------ EXERCISE INPUTS

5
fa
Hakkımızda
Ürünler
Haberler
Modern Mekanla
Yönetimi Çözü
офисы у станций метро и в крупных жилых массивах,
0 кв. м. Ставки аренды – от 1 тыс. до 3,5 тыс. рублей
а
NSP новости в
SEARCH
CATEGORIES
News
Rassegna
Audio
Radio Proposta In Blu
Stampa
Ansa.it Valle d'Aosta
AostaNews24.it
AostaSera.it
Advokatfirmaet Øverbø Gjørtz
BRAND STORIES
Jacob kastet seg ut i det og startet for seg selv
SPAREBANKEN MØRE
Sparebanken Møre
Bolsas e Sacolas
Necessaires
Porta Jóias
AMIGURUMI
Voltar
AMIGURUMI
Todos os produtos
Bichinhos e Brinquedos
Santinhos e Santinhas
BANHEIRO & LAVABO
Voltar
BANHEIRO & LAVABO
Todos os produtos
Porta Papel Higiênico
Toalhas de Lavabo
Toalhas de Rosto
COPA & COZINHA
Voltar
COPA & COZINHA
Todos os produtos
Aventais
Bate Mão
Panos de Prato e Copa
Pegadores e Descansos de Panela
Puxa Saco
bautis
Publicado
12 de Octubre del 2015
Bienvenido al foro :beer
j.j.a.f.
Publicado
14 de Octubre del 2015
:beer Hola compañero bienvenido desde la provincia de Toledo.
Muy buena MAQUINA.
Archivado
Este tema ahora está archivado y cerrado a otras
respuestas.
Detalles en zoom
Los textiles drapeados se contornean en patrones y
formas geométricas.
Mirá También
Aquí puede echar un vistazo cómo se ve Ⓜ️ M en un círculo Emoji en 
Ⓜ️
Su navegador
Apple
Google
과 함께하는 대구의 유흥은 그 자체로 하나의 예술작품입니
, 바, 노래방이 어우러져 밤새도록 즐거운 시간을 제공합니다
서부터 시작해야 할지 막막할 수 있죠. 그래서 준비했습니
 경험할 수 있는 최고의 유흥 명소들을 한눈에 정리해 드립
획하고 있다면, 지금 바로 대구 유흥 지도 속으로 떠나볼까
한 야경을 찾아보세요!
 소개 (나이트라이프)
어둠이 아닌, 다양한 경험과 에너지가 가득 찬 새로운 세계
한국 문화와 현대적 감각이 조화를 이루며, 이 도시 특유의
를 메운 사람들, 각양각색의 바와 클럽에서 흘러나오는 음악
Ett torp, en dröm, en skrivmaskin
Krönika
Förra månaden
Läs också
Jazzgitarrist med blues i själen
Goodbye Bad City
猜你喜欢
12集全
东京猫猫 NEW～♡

------------

◆ WORK ORDER ◆
Copy each line above exactly as it stands.

◆ ANSWER SECTION ◆
5
fa
Hakkımızda
Ürünler
Haberler
Modern Mekanla
Yönetimi Çözü
офисы у станций метро и в крупных жилых массивах,
0 кв. м. Ставки аренды – от 1 тыс. до 3,5 тыс. рублей
а
NSP новости в
SEARCH
CATEGORIES
News
Rassegna
Audio
Radio Proposta In Blu
Stampa
Ansa.it Valle d'Aosta
AostaNews24.it
AostaSera.it
Advokatfirmaet Øverbø Gjørtz
BRAND STORIES
Jacob kastet seg ut i det og startet for seg selv
SPAREBANKEN MØRE
Sparebanken Møre
Bolsas e Sacolas
Necessaires
Porta Jóias
AMIGURUMI
Voltar
AMIGURUMI
Todos os produtos
Bichinhos e Brinquedos
Santinhos e Santinhas
BANHEIRO & LAVABO
Voltar
BANHEIRO & LAVABO
Todos os produtos
Porta Papel Higiênico
Toalhas de Lavabo
Toalhas de Rosto
COPA & COZINHA
Voltar
COPA & COZINHA
Todos os produtos
Aventais
Bate Mão
Panos de Prato e Copa
Pegadores e Descansos de Panela
Puxa Saco
bautis
Publicado
12 de Octubre del 2015
Bienvenido al foro :beer
j.j.a.f.
Publicado
14 de Octubre del 2015
:beer Hola compañero bienvenido desde la provincia de Toledo.
Muy buena MAQUINA.
Archivado
Este tema ahora está archivado y cerrado a otras
respuestas.
Detalles en zoom
Los textiles drapeados se contornean en patrones y
formas geométricas.
Mirá También
Aquí puede echar un vistazo cómo se ve Ⓜ️ M en un círculo Emoji en 
Ⓜ️
Su navegador
Apple
Google
과 함께하는 대구의 유흥은 그 자체로 하나의 예술작품입니
, 바, 노래방이 어우러져 밤새도록 즐거운 시간을 제공합니다
서부터 시작해야 할지 막막할 수 있죠. 그래서 준비했습니
 경험할 수 있는 최고의 유흥 명소들을 한눈에 정리해 드립
획하고 있다면, 지금 바로 대구 유흥 지도 속으로 떠나볼까
한 야경을 찾아보세요!
 소개 (나이트라이프)
어둠이 아닌, 다양한 경험과 에너지가 가득 찬 새로운 세계
한국 문화와 현대적 감각이 조화를 이루며, 이 도시 특유의
를 메운 사람들, 각양각색의 바와 클럽에서 흘러나오는 음악
Ett torp, en dröm, en skrivmaskin
Krönika
Förra månaden
Läs också
Jazzgitarrist med blues i själen
Goodbye Bad City
猜你喜欢
12集全
东京猫猫 NEW～♡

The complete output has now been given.